WORK ORDER
Among the records, how many lines carry the string "four"? Give that number with nothing added.
──────
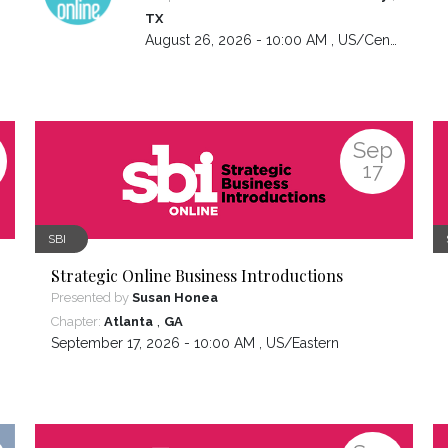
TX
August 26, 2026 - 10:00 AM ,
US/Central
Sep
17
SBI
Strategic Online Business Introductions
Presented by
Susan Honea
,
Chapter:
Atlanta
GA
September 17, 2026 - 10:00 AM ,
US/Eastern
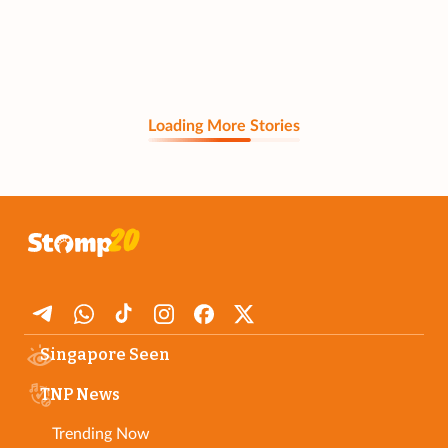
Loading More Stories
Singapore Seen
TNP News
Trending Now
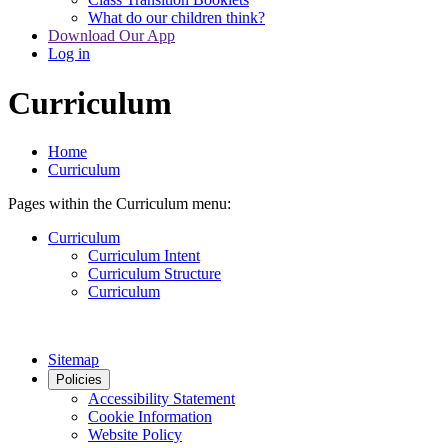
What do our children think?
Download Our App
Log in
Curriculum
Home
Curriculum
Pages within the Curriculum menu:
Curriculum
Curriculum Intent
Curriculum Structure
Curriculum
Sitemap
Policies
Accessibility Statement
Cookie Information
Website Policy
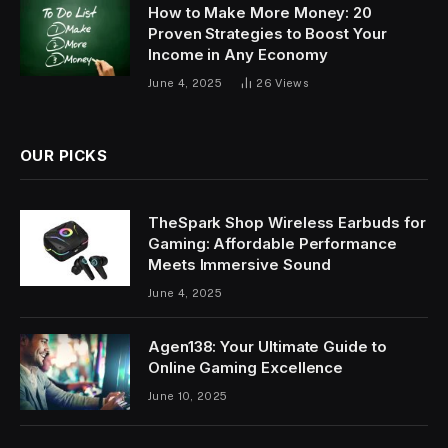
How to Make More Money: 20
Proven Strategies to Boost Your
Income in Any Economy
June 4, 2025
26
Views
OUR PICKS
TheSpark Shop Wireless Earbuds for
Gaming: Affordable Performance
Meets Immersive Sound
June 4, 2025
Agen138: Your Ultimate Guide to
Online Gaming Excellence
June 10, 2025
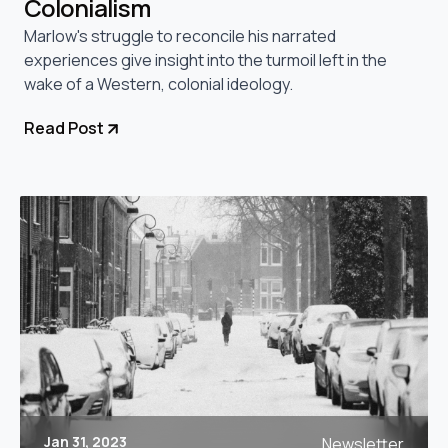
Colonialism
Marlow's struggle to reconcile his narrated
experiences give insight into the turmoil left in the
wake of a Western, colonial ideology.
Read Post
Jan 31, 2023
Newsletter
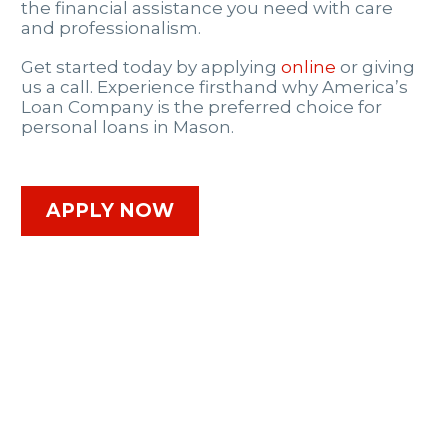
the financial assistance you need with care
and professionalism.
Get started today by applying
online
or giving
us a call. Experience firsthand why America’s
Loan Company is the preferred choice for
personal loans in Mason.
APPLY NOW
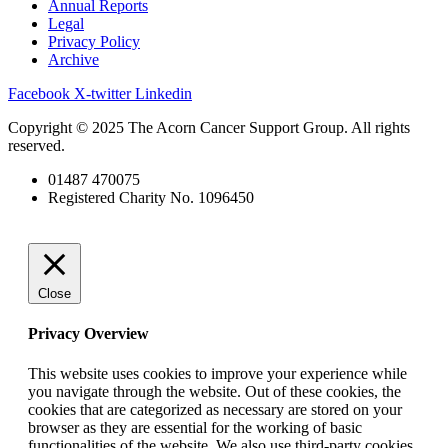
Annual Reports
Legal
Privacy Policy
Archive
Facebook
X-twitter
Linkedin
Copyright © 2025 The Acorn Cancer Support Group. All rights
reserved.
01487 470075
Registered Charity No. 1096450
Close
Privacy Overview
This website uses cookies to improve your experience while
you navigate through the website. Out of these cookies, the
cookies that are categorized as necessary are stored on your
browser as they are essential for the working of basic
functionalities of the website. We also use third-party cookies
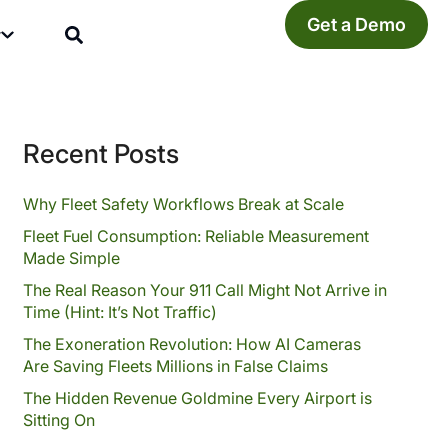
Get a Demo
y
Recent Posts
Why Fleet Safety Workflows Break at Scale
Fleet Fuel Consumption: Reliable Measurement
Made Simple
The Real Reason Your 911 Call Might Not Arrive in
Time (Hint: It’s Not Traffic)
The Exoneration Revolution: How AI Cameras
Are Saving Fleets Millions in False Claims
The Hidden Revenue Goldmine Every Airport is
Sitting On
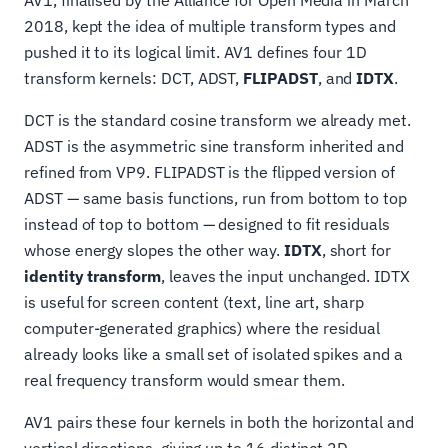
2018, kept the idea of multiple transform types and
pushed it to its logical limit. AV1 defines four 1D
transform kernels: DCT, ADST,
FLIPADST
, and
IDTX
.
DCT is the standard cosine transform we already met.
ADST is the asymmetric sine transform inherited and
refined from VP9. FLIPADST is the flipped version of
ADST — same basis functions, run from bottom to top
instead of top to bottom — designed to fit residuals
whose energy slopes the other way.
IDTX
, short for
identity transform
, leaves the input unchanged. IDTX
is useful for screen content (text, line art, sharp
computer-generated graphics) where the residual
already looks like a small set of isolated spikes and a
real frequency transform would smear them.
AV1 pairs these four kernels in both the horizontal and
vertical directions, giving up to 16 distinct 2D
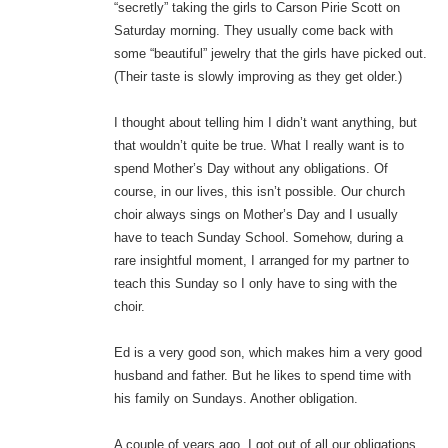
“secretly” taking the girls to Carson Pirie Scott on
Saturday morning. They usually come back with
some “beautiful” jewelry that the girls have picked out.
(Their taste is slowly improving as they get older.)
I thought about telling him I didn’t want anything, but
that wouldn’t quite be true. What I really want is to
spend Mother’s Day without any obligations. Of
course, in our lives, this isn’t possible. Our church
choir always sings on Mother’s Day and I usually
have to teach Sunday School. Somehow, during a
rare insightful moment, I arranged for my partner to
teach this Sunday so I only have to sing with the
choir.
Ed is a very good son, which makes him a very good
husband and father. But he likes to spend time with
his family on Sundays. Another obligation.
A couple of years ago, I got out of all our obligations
──────
ANSWER FOR THIS EXERCISE
2